My first response is anger.
Who am I mad at? It does not matter. I don’t know. All that matters is I am mad!
When I got my pathology about my breast cancer I was told everything was okay. I got them to take the entire breast to make sure, and the lump nodes were all negative. I was so relieved. Overwhelmingly relieved!
Now – I am back at square one. And extremely angry.
I get to go through chemo therapy, and of course the kind where I lose my hair.
Not only do they cut off my breast, now they are going to take my hair. And what is worse, they are telling me, “It’s better if you buzz it all off yourself, so you don’t have to see it fall out day after day.”
Oh thanks. That’s so much better.
As I sit here, a hair falls down onto my hand, and I’m annoyed. I brush it away, not even thinking.
Then it hits me, like a bullet from a rifled musket.
How stupid. Next week I will wish for hair to annoy me so.
Sorry, mind wondered.
Thank goodness I got the prognosis today. Tomorrow I had a hair appointment. Imagine spending all that money to look and finally feel better, after months of crap, just to cut it all off – myself!
I always thought of myself as Samson from the Bible, “I will lose my strength if I lose my hair.” And my strength is everything (a past life thing). My strength and my being are so intertwined. I know I have to have my strength to survive.
Now I fear the prophecy will come true.
All I feel is anger at the inevitability of what’s to come.
Breathe. Breathe. God help me. Breathe.
It’s one in the morning, enough wallowing. Snap out of it.
Okay, I’m back. That is, the analytical, type A personality, me.
Why is this happening? What is my subconscious doing?
Let me tell you, it is busy. It’s checking off several lessons by introducing chemo to my life.
First and foremost, my fear of having more cancer cells hiding, lurking in my body. Waiting like tiny time bombs ready to explode.
What if… -they didn’t get it all? What if they missed one cell? What if I didn’t do all I could, when I could, to get rid of the cancer in my body?
I didn’t realize I was such a “what if” person. But trust me, cancer changes you.
I see a patch of dry skin and think, Is it? Could it be? No, don’t say the “C” word.
After chemo I will feel so much better. That seems an oxymoron.
I can’t say I will feel safe though because I don’t think I will ever feel safe again.
Imagine, not feeling safe in your own body. Feeling that at any moment, your body can betray you. Again.
Okay, chemo will help me feel better. Feel I have done all I can, or could, do.

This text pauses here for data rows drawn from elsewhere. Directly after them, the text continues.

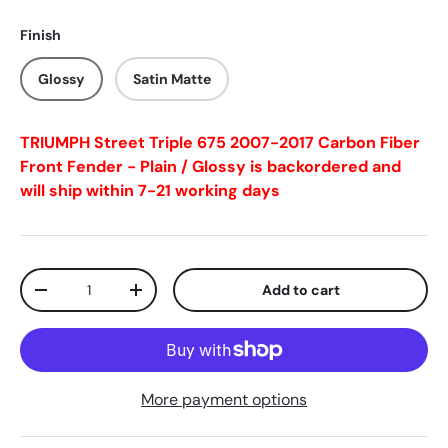
Finish
Glossy
Satin Matte
TRIUMPH Street Triple 675 2007-2017 Carbon Fiber
Front Fender - Plain / Glossy
is backordered and
will ship within 7-21 working days
Qty
Add to cart
-
+
More payment options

Next. My fear that my strength resides in my golden locks. Well, at least the logical, left side of my brain knows better. Now my past life, right side will catch up. Unfortunately, the only way for that to happen is to go through this stupid thing and come out stronger. Again, the left side knows I will. (Note to self: I will have to follow-up this notion from a past life / life lesson angle when I am not so mad. Yes, the anger’s still raging in the back of my brain.)

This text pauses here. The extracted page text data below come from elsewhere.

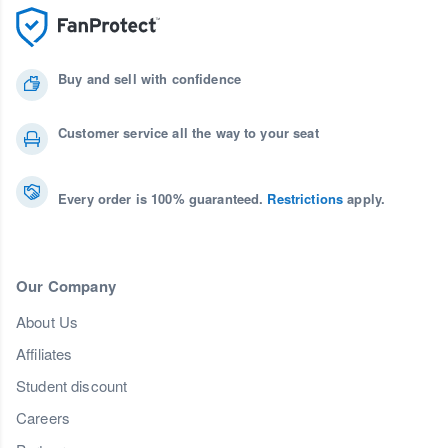
Buy and sell with confidence
Customer service all the way to your seat
Every order is 100% guaranteed.
Restrictions
apply.
Our Company
About Us
Affiliates
Student discount
Careers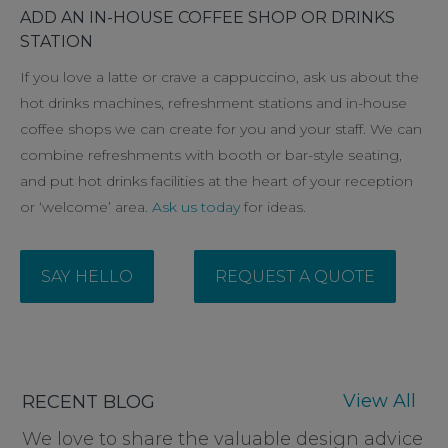
ADD AN IN-HOUSE COFFEE SHOP OR DRINKS
STATION
If you love a latte or crave a cappuccino, ask us about the
hot drinks machines, refreshment stations and in-house
coffee shops we can create for you and your staff. We can
combine refreshments with booth or bar-style seating,
and put hot drinks facilities at the heart of your reception
or ‘welcome’ area.
Ask us today
for ideas.
SAY HELLO
REQUEST A QUOTE
View All
RECENT BLOG
We love to share the valuable design advice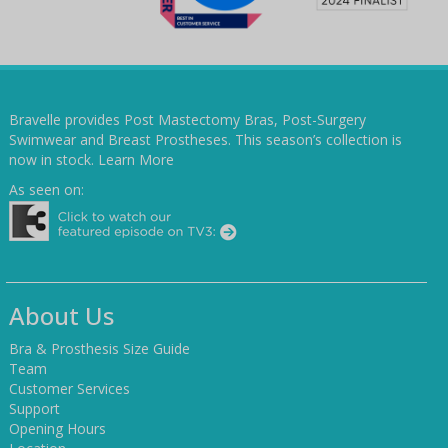
Bravelle provides Post Mastectomy Bras, Post-Surgery
Swimwear and Breast Prostheses. This season’s collection is
now in stock.
Learn More
As seen on:
About Us
Bra & Prosthesis Size Guide
Team
Customer Services
Support
Opening Hours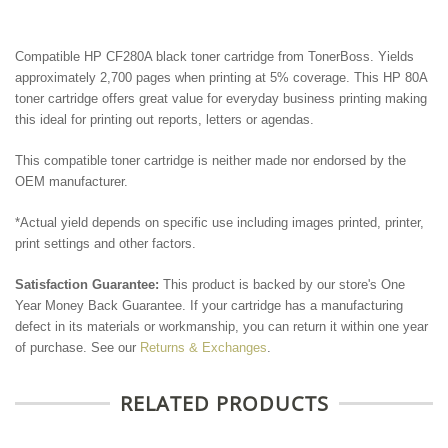
Compatible HP CF280A black toner cartridge from TonerBoss. Yields
approximately 2,700 pages when printing at 5% coverage. This HP 80A
toner cartridge offers great value for everyday business printing making
this ideal for printing out reports, letters or agendas.
This compatible toner cartridge is neither made nor endorsed by the
OEM manufacturer.
*Actual yield depends on specific use including images printed, printer,
print settings and other factors.
Satisfaction Guarantee:
This product is backed by our store's One
Year Money Back Guarantee. If your cartridge has a manufacturing
defect in its materials or workmanship, you can return it within one year
of purchase. See our
Returns & Exchanges
.
RELATED PRODUCTS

Another thing my subconscious is helping me learn is (again!) that woman bit. Since I am here in this life to experience being a woman, what better way than to strip away everything that classifies a woman, a woman? Literally.

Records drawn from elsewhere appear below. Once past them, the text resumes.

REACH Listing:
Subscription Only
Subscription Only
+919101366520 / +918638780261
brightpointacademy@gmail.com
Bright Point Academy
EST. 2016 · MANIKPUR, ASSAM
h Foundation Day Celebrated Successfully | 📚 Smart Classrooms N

Oh, didn’t I mention they are going to push me through menopause to help with some estrogen thing? I guess estrogen is no good for cancer.
So, if they take my breast, cut my hair (sorry make me cut my hair), and take away my monthly woman time, I will learn that none of those things make a woman.
Right. Thank you, subconscious.
I told you the subconscious will go to unimaginable lengths to help us learn our life lessons. Here I am living proof.
I am so hoping I can learn all this, so I can rebuild my womanhood with the reconstruction surgery that’s to come.
Next thing my subconscious is checking off is my fear of hair loss. My grandmother had thinning hair, my mother thinks she has thinning hair, they say it runs on the mother’s side, so where does that leave me? Chemo and losing my hair will definitely cover this fear.
I will get a wig. That will alleviate any fears I have of those things. And I know after losing all my hair, I will appreciate all the hair that grows back. So, another worry checked off my list.
My deep desire is that my hair will come back thicker, and maybe even curlier, than before. Wouldn’t that be a bonus?
I also get the summer off. That will be nice, though I will feel too ugly to go anywhere.
I can spend more time at the gym. But I probably won’t because now I have to worry about a boob falling out and my hair falling off.
Oh sorry. No wallowing.
Well, after all that, does it feel better knowing what your subconscious is doing? Do I feel better knowing I am learning my life lessons?
As mad as I am at my subconscious for doing this to me – yes, I do feel better knowing why. And I do feel better knowing I did this to me. No one else. Not God or Satan or anything or anyone else. This is all me.
This reinforces – I am responsible for what happens in my life.